───── Material to process ─────

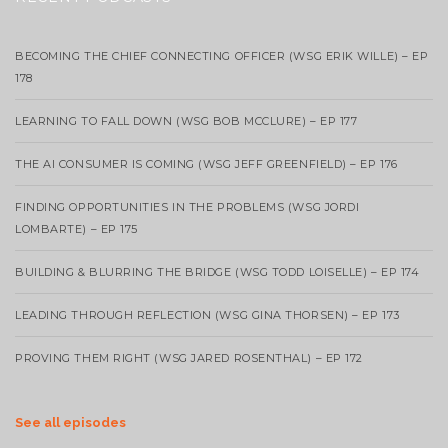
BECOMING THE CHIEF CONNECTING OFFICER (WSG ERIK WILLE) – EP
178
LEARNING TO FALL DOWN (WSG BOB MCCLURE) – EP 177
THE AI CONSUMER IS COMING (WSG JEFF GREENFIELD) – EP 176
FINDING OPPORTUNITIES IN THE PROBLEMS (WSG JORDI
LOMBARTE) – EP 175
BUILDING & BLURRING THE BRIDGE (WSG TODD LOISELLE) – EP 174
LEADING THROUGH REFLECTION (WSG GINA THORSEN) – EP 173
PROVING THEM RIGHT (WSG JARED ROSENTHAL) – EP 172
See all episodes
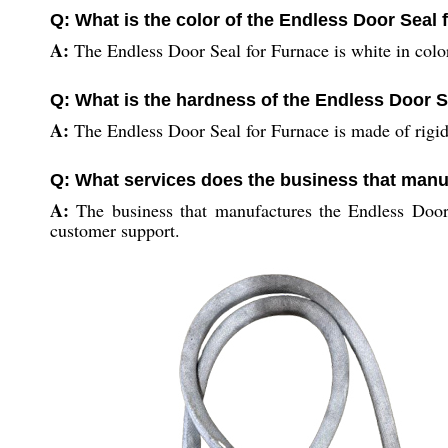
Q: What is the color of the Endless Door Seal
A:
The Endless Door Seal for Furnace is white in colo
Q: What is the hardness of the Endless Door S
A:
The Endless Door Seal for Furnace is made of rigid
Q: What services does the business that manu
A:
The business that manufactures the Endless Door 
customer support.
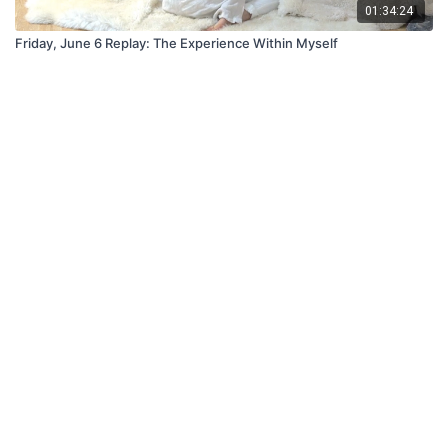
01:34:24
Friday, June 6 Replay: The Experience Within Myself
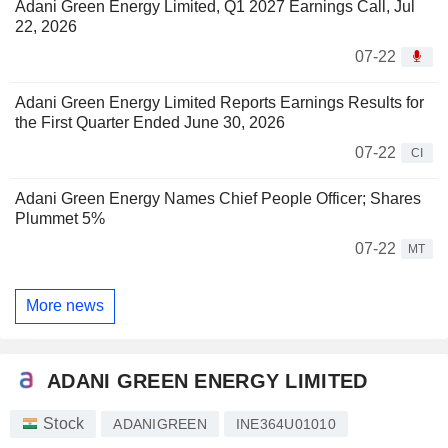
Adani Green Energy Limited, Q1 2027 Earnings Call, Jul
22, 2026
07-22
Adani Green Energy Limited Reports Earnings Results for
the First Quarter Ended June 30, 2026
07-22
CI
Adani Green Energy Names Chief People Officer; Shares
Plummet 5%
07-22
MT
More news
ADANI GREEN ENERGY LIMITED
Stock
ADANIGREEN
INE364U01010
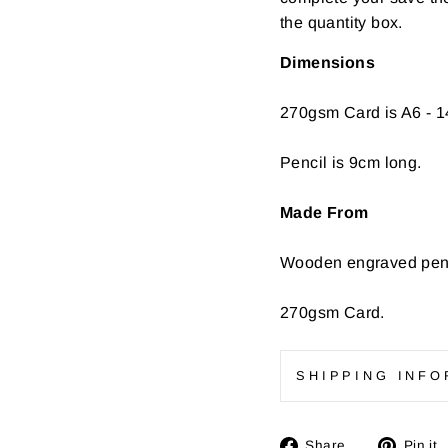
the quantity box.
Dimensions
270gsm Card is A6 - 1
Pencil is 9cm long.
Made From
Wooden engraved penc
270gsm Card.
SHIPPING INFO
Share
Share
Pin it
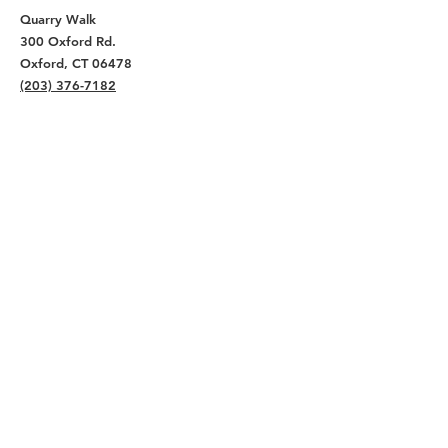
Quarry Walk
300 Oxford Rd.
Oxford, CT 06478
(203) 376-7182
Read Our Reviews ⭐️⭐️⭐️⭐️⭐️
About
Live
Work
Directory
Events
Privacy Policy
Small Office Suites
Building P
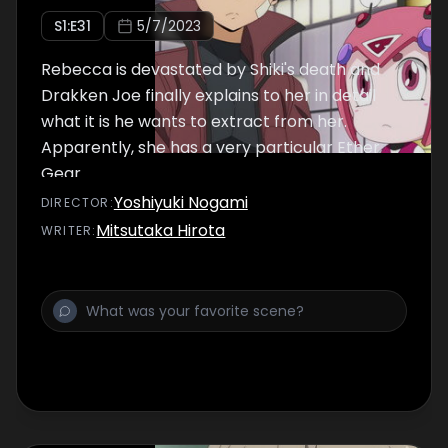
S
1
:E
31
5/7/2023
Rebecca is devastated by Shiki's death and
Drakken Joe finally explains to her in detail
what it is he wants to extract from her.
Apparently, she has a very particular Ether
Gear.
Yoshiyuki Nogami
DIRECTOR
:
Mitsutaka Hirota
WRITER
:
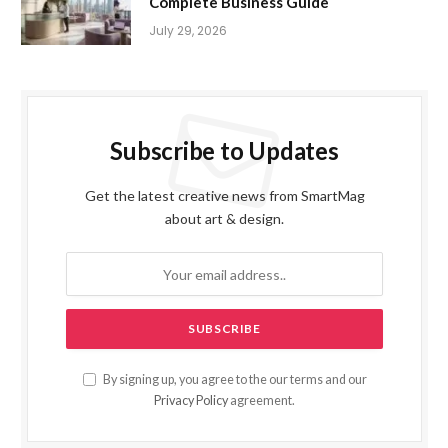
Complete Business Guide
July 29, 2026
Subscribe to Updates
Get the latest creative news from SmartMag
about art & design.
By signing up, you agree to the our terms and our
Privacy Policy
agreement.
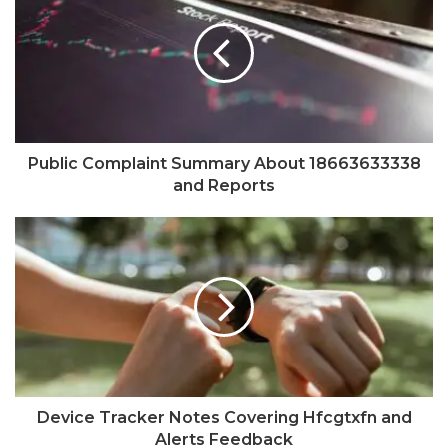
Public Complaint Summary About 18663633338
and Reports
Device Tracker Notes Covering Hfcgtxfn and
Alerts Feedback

─────
───── Material to process ─────

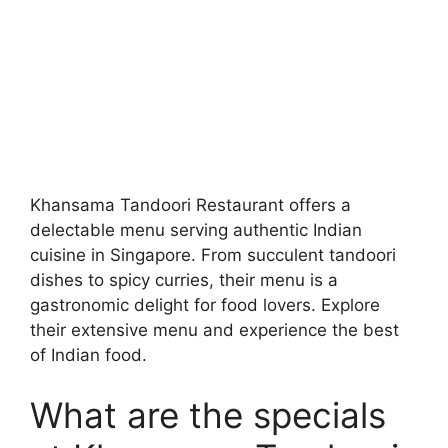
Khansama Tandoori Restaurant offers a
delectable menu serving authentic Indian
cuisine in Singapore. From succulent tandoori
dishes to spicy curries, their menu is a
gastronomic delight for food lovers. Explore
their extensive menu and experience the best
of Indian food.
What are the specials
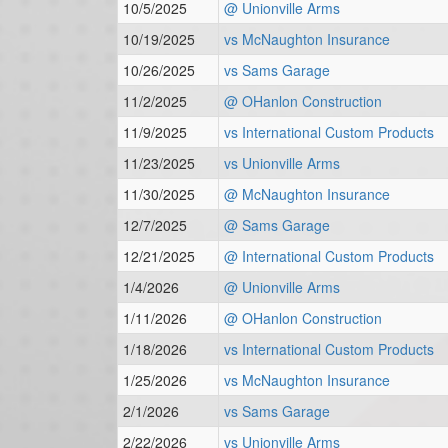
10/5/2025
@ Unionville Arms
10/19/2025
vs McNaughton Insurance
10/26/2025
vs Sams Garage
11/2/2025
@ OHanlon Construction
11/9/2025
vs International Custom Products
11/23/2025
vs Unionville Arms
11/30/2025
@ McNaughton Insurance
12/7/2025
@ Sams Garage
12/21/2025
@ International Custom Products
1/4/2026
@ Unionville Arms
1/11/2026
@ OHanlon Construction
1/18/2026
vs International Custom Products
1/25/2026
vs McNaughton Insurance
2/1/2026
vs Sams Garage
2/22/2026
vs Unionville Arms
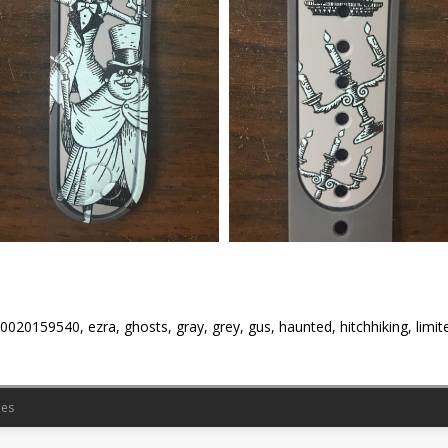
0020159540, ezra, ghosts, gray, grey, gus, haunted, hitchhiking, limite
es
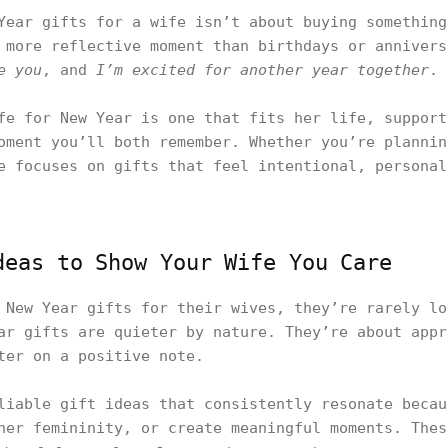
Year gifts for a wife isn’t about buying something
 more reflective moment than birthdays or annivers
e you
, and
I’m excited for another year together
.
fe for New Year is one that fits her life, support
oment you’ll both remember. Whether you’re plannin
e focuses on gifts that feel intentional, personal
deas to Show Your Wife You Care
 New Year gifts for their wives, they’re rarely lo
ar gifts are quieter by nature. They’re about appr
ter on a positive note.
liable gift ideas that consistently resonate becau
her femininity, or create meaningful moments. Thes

─────
───── Material to process ─────

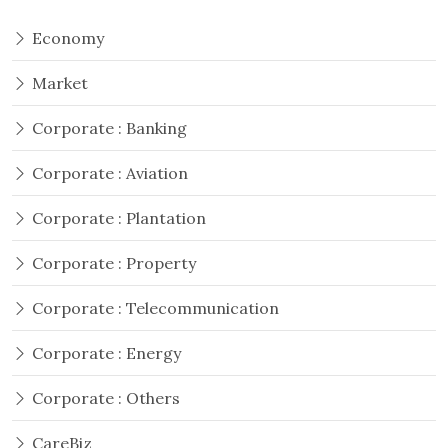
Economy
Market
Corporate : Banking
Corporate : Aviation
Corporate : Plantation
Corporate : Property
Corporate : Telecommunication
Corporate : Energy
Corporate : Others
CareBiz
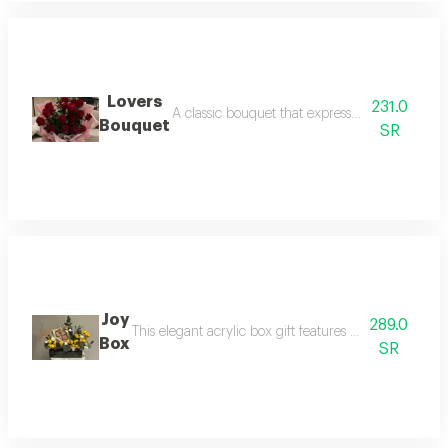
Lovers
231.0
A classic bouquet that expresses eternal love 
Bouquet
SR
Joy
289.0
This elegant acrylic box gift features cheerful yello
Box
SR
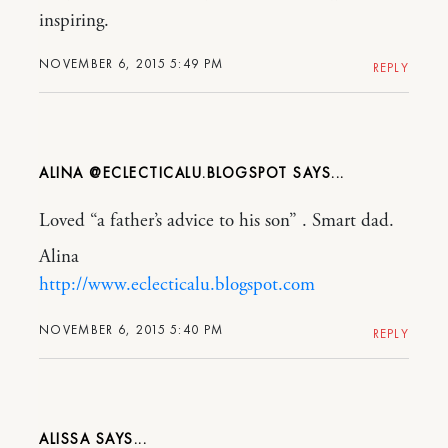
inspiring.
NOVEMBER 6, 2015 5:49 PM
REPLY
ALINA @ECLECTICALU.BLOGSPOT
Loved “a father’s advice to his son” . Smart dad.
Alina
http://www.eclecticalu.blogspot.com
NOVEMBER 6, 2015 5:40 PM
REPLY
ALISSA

─────

Exercise description:
There is a line with "Device Tracker Notes Covering Hfcgtxfn and" and a line with "Alerts Feedback" above. Copy exactly those two lines and all lines between them, with nothing else.

Answer to the exercise:
Device Tracker Notes Covering Hfcgtxfn and
Alerts Feedback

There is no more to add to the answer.